I'm voting for DDDDDDDDDDDDDDDDDDDDDDDD
Full ack
Definitely C after re-reading it a couple of times. Recommending changes is what sticks out to me. If it were regression testing, it would be testing to see if changes to the code caused features or functionality to degrade, specifically for this, security features. Code review seems to be the closest thing to what they're describing.
Keyword: Security analyst. Not a software developer. Code reviewing is out of the question. I'd go with D.
The activity being described is "Security regression testing." This involves reviewing design changes at specific intervals for security deficiencies, recommending changes, and checking for changes at subsequent checkpoints to ensure that new updates or modifications do not introduce security vulnerabilities or regressions in the security posture of the product. Therefore, the correct answer is: D. Security regression testing
A code review is a process that involves examining and evaluating the source code of a software application or system for security deficiencies, errors, bugs, or vulnerabilities. A code review can help improve the quality and security of the software product by identifying and fixing issues before they become operational problems. A code review is part of the evaluation and validation of a new product’s security capabilities. User acceptance testing, stress testing, or security regression testing are other types of testing that can be used to evaluate and validate a new product’s security capabilities, but they do not involve reviewing design changes at specific intervals for security deficiencies. Reference: https://www.synopsys.com/blogs/software-security/code-review/
Security regression testing involves reviewing design changes at specific intervals to ensure that new changes do not introduce security vulnerabilities or deficiencies and verifying that security measures are still effective after each change.

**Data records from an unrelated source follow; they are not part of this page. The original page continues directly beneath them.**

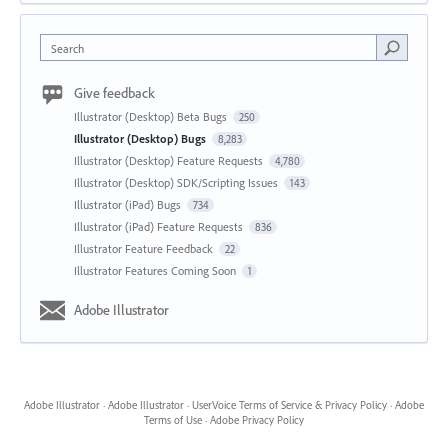
Search
Give feedback
Illustrator (Desktop) Beta Bugs
250
Illustrator (Desktop) Bugs
8,283
Illustrator (Desktop) Feature Requests
4,780
Illustrator (Desktop) SDK/Scripting Issues
143
Illustrator (iPad) Bugs
734
Illustrator (iPad) Feature Requests
836
Illustrator Feature Feedback
22
Illustrator Features Coming Soon
1
Adobe Illustrator
Adobe Illustrator
·
Adobe Illustrator
·
UserVoice Terms of Service & Privacy Policy
·
Adobe
Terms of Use
·
Adobe Privacy Policy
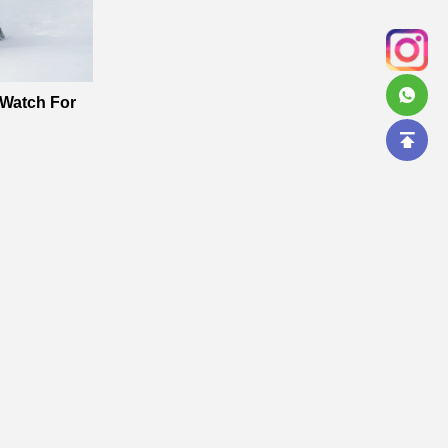
 Watch For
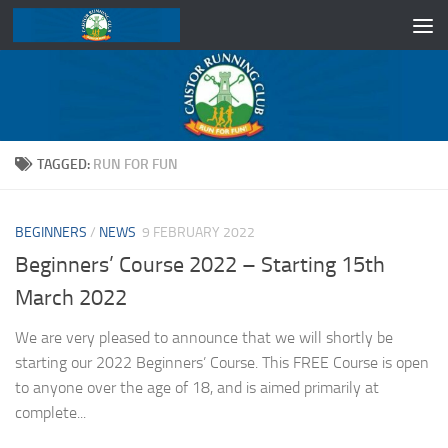
Skip to content
TAGGED:
RUN FOR FUN
BEGINNERS
/
NEWS
9 FEBRUARY 2022
Beginners’ Course 2022 – Starting 15th
March 2022
We are very pleased to announce that we will shortly be
starting our 2022 Beginners’ Course. This FREE Course is open
to anyone over the age of 18, and is aimed primarily at
complete...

The question refers to a "new" product so I believe that is key. Regression testing focuses on testing to ensure that changes that have been made do not create new issues, and ensure that no new vulnerabilities, misconfigurations, or other issues have been introduced. A code review is part of the evaluation and validation of a new product’s security capabilities. User acceptance testing, stress testing, or security regression testing are other types of testing that can be used to evaluate and validate a new product’s security capabilities, but they do not involve reviewing design changes at specific intervals for security deficiencies
"reviewing design changes at specific intervals" that is done via debugger, which is considered an automated code review.
What is Regression Testing? Regression Testing is a type of testing that is done to verify that a code change in the software does not impact the existing functionality of the product. This is to ensure that the product works fine with new functionality, bug fixes or any changes to the existing feature. Previously executed test cases are re-executed in order to verify the impact of the change.